Şarap sadece bir içki değildir. Şarap yaşam keyfini, yaşam kalitesini temsil eden bir semboldür.

700 haneli bir köyde yaşayan Gaja Ailesi'nde temelde şarap kalitesi arayışındaki görüş ayrılığından kaynaklanan bir tartışma çıkabilmesi, İtalyan köylüsünün çağı yakaladığının en temel göstergesidir.

Bizim ülkemizde baba ile oğulların arasında yaşam kalitesini nasıl yakalasak daha keyifli oluruz arayışından kaynaklanan tartışmalar çıkmaz.

Cinayetle biten tartışmaları saymazsak bizimkiler en çok siyaseti tartışırlar kendi aralarında. Parasal konular da ikinci sırayı alır.

***

İkinci bir anısını daha anlattı o gece Angelo Gaja.

Yeni bir şarap üreteceklermiş, isim bulmaya çalışıyorlarmış.

Köydeki herkes bu konuda kafa patlatmaya başlamış.

Bir gece sabaha karşı 3.00'te telefonu çalmış.

Arayan yakın köydeki arkadaşıymış.

Şaraba isim arayacağım diye adamı sabaha kadar uyku tutmamış.

Sonunda kendisine göre bir isim bulmuş, bunu çok beğenmiş.

Öylesine heyecanlanmış ki sabaha kadar bekleyememiş, saatin kaç olduğuna aldırmadan telefonu açmış.

Anıyı dinlerken, o köylülerin heyecanlarını damarlarımda hissettim.

Bu tür heyecanları yaratamayan bir toplumda hayatların harcandığını, hem de kötü harcandığını tekrar fark ettim.

Bizde sabaha karşı 3.00'te telefon çaldığı takdirde büyük ihtimalle ya hastaneden, ya karakoldan geliyordur haber.
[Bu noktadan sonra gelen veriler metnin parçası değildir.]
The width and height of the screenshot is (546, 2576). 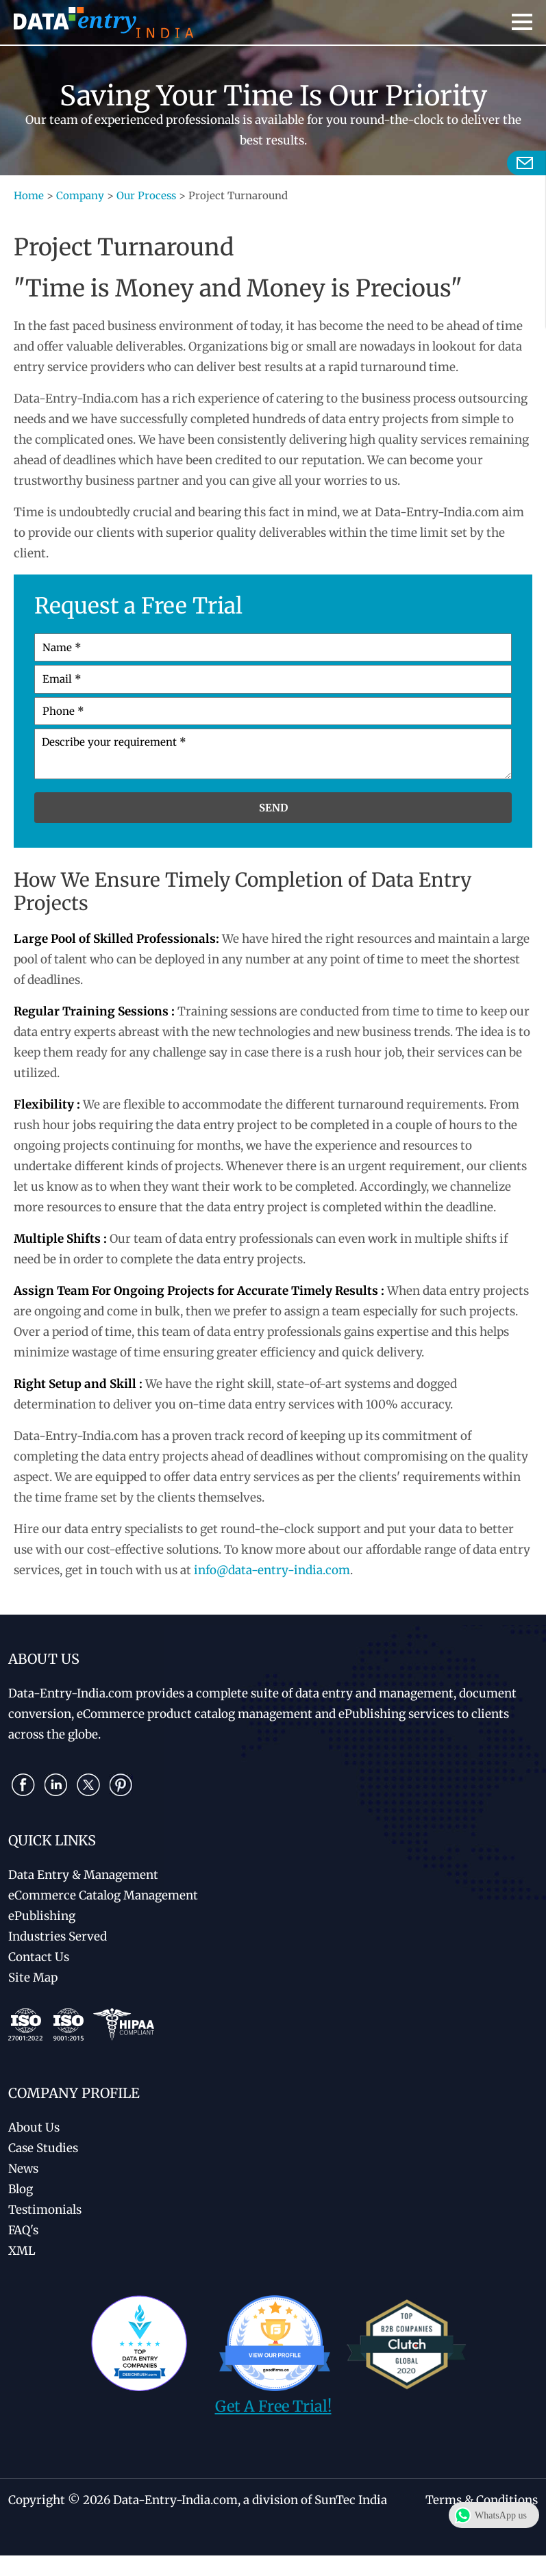 What do you see at coordinates (103, 1895) in the screenshot?
I see `eCommerce Catalog` at bounding box center [103, 1895].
Arkadaşımızsa arayan, o zaman da telefonu kapadığımız anda evdeki kitapları toplayıp yakmak gerekecektir. Çünkü o saatte olsa olsa askeri darbe olur, başka bir şey katiyen olamaz.

***

Türkiye'de her sorunu, her belayı hükümete bağlama adeti vardır.

Bizim vatandaşlara göre hayattaki her türlü kalitesizliğin sorumlusu siyasetçilerdir.
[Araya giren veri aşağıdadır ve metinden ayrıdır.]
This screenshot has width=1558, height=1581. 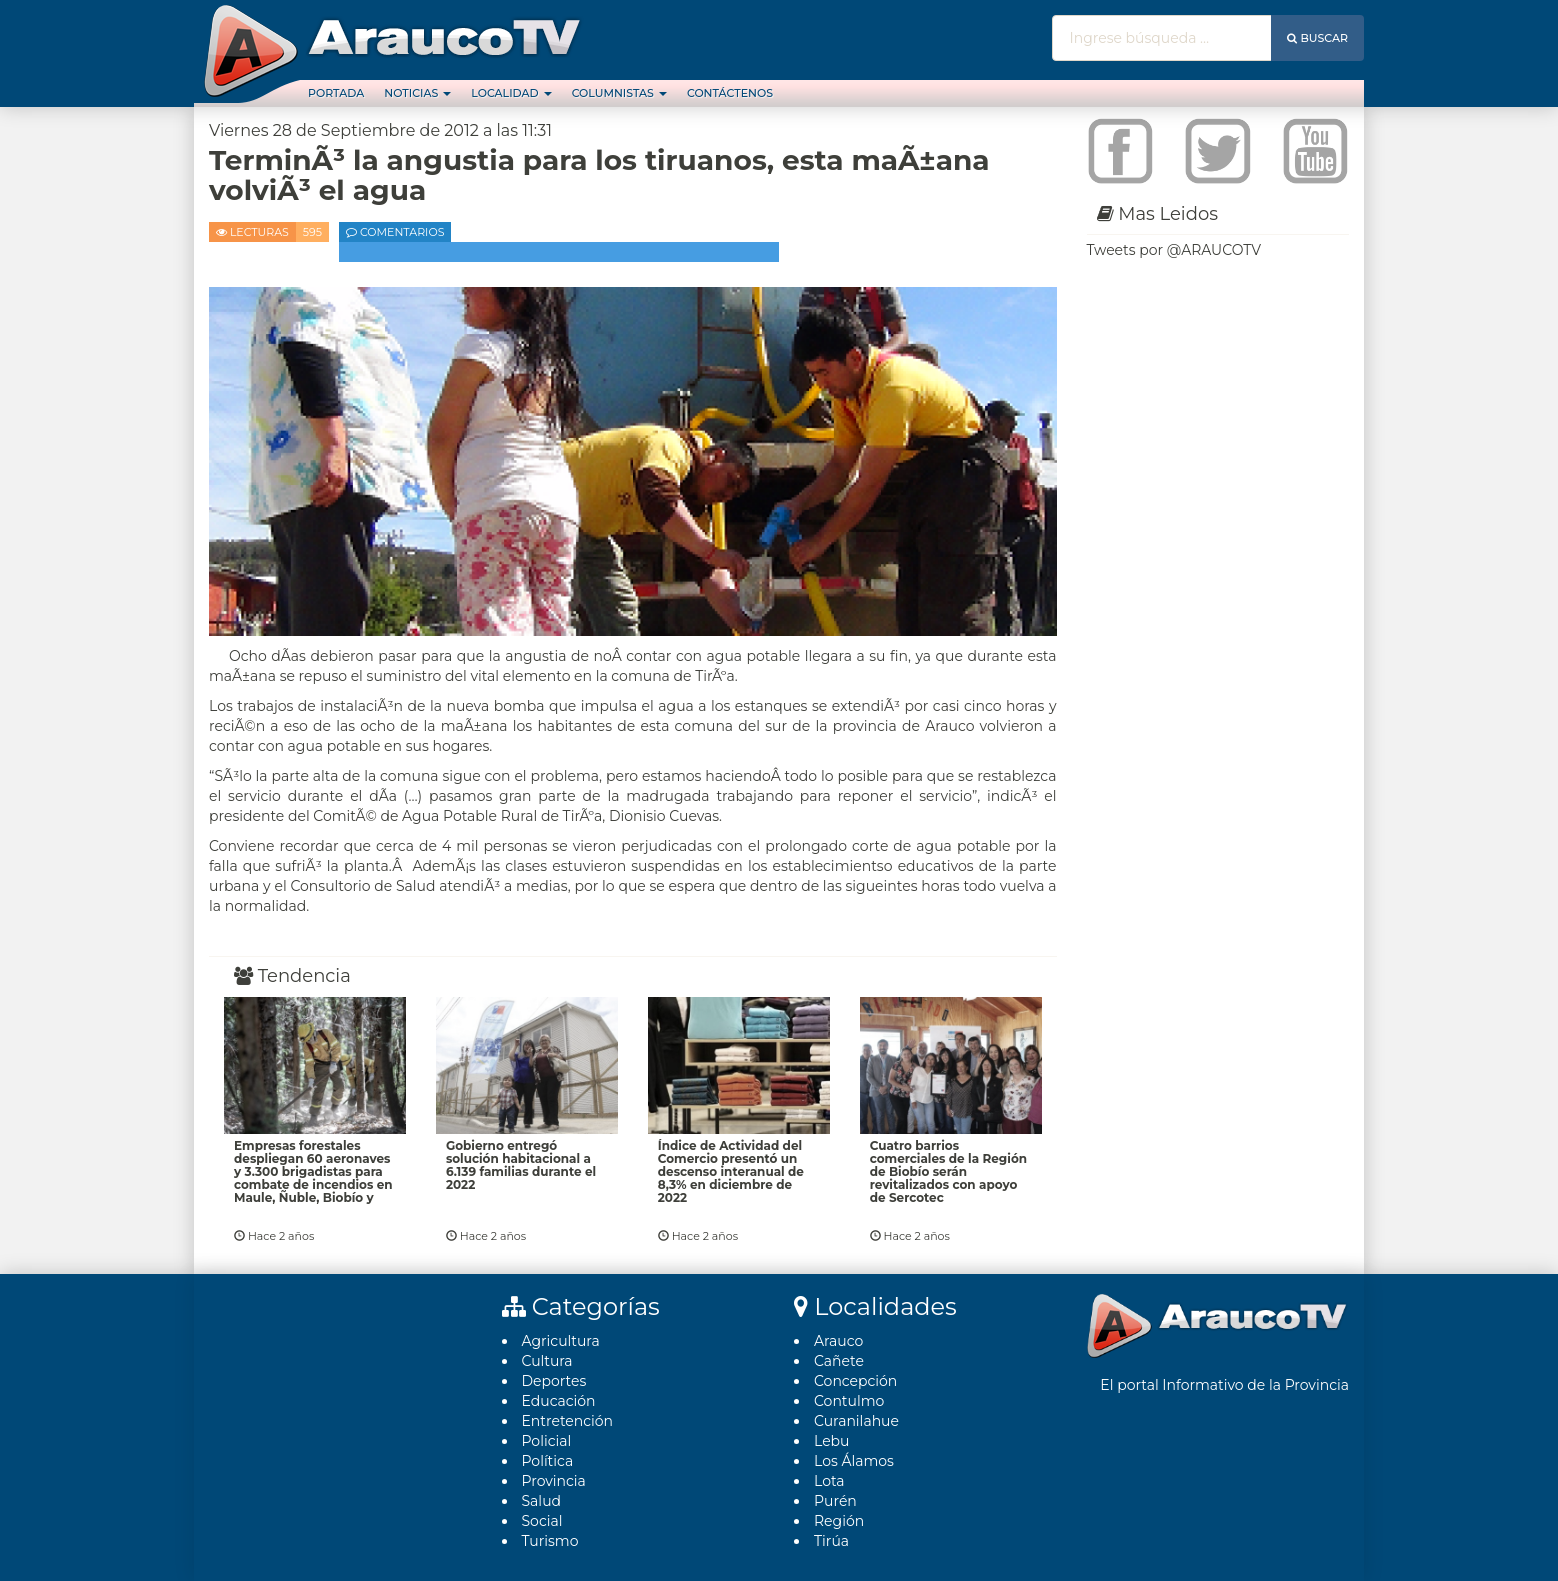 What do you see at coordinates (542, 1521) in the screenshot?
I see `Social` at bounding box center [542, 1521].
Siyasetçiler aslında iyidir filan tabii ki demiyorum ama onlar her türlü kalitesizliğe neden olacak kadar bile kabiliyetli de değildirler, bunu da biliyorum.
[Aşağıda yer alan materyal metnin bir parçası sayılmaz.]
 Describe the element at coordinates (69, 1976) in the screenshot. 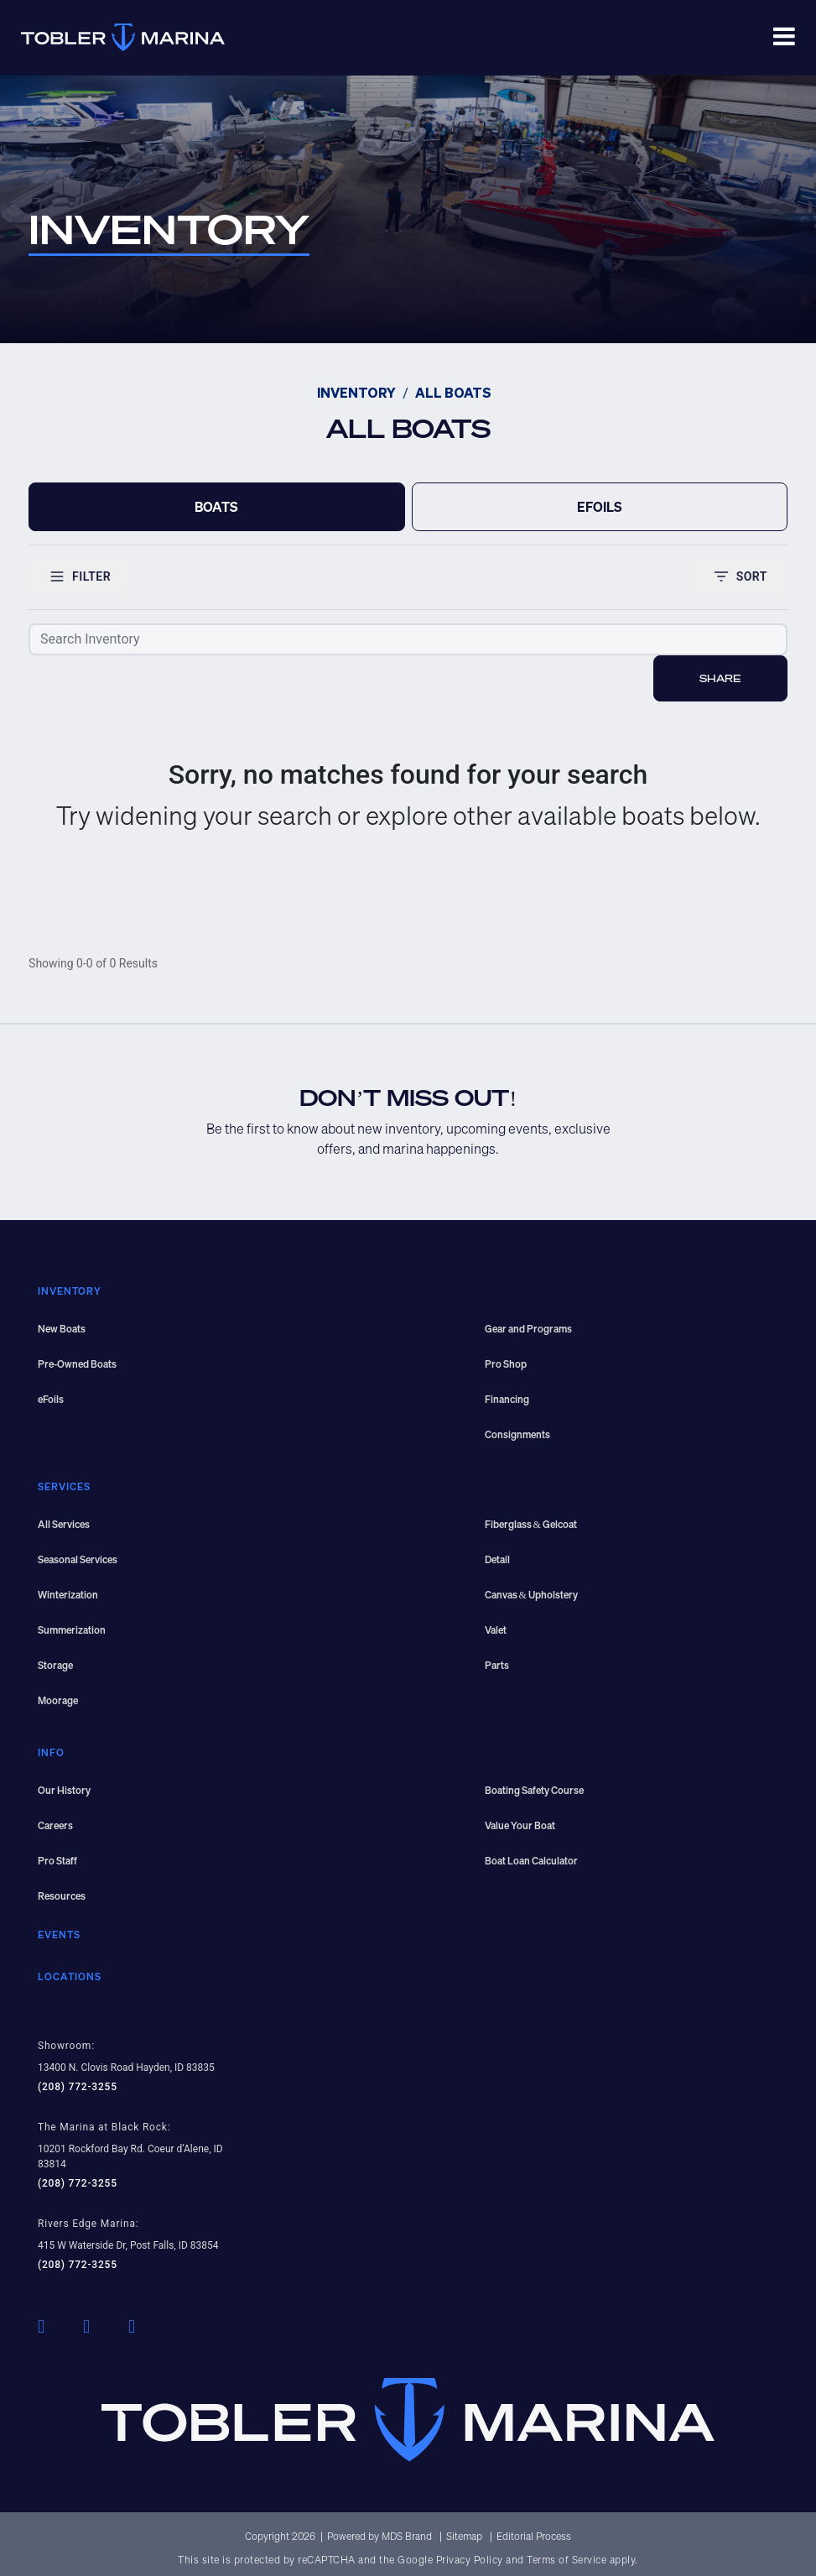

I see `LOCATIONS` at that location.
Şunu bilin ki hayatlarımızdaki kalitesizliğin de, siyasetçilerdeki kalitesizliğin de nedeni bizleriz.

Olan bitenin fakirlikle, hayat şartlarının acımasızlığıyla filan da bağlantısı yoktur.

Her şart altında kaliteyi aramak insanın içinde bir ateş yanıyorsa eğer mümkündür.

Bu ateşi insanın kendisi dışında kimse yakamaz, para hiç yakamaz.

Bizim memleketin sorunu enflasyon, PKK, şeriatçılar filan değildir.

Asıl sorun kalitesizlikten rahatsız olan insanların sayısının bir türlü artamamasıdır.

Zaten o sayı artsaydı, diğer sorunlar da çoktan çözülmüş olurdu, buna da emin olun.